MATERIAL PROVIDED:
"""

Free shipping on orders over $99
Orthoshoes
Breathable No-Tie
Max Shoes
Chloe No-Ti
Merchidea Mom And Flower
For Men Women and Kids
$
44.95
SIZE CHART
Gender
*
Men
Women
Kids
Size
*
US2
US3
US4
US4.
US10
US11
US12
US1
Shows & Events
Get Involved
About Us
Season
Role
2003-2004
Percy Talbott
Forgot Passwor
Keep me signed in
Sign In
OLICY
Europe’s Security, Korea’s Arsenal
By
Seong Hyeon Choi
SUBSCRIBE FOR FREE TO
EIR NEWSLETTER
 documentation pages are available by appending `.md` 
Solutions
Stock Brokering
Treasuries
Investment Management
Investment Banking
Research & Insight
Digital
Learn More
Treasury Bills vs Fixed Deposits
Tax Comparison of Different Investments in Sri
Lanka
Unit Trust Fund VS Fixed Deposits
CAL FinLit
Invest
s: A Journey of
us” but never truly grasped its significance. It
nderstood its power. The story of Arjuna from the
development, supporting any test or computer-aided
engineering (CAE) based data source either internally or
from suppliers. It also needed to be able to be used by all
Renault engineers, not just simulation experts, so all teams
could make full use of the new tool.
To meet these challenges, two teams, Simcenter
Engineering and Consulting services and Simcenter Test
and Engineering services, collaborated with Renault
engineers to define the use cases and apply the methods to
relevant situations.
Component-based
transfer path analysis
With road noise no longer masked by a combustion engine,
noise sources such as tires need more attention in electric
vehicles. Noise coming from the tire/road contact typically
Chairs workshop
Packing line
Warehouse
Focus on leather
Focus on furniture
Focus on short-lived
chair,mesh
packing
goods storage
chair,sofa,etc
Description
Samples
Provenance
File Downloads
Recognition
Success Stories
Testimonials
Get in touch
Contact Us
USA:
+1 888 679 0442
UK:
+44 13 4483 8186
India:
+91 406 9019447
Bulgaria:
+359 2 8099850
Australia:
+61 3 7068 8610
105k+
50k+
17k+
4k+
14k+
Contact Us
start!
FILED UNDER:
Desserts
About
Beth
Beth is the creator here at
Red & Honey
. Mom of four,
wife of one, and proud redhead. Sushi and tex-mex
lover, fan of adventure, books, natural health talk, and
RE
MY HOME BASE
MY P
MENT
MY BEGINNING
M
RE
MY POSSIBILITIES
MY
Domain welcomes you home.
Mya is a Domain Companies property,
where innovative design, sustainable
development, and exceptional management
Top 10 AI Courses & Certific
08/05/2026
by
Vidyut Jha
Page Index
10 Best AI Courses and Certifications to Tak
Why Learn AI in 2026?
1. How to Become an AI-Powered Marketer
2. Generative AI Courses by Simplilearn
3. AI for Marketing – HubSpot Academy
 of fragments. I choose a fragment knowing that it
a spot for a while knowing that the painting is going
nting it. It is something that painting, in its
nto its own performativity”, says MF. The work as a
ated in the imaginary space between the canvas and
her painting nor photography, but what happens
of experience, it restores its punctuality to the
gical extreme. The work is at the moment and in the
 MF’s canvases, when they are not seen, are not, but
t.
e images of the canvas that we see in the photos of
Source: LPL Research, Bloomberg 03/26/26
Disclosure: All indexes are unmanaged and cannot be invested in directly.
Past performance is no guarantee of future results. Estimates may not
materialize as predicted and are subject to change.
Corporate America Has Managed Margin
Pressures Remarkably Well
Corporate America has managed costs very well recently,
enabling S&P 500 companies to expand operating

"""

WORK ITEM: Would you please copy exactly the part of the entries above that begins at the line containing "To meet these" and ends at the line containing "2. Generative AI Courses by Simplilearn", both lines included?

EXERCISE RESPONSE:
To meet these challenges, two teams, Simcenter
Engineering and Consulting services and Simcenter Test
and Engineering services, collaborated with Renault
engineers to define the use cases and apply the methods to
relevant situations.
Component-based
transfer path analysis
With road noise no longer masked by a combustion engine,
noise sources such as tires need more attention in electric
vehicles. Noise coming from the tire/road contact typically
Chairs workshop
Packing line
Warehouse
Focus on leather
Focus on furniture
Focus on short-lived
chair,mesh
packing
goods storage
chair,sofa,etc
Description
Samples
Provenance
File Downloads
Recognition
Success Stories
Testimonials
Get in touch
Contact Us
USA:
+1 888 679 0442
UK:
+44 13 4483 8186
India:
+91 406 9019447
Bulgaria:
+359 2 8099850
Australia:
+61 3 7068 8610
105k+
50k+
17k+
4k+
14k+
Contact Us
start!
FILED UNDER:
Desserts
About
Beth
Beth is the creator here at
Red & Honey
. Mom of four,
wife of one, and proud redhead. Sushi and tex-mex
lover, fan of adventure, books, natural health talk, and
RE
MY HOME BASE
MY P
MENT
MY BEGINNING
M
RE
MY POSSIBILITIES
MY
Domain welcomes you home.
Mya is a Domain Companies property,
where innovative design, sustainable
development, and exceptional management
Top 10 AI Courses & Certific
08/05/2026
by
Vidyut Jha
Page Index
10 Best AI Courses and Certifications to Tak
Why Learn AI in 2026?
1. How to Become an AI-Powered Marketer
2. Generative AI Courses by Simplilearn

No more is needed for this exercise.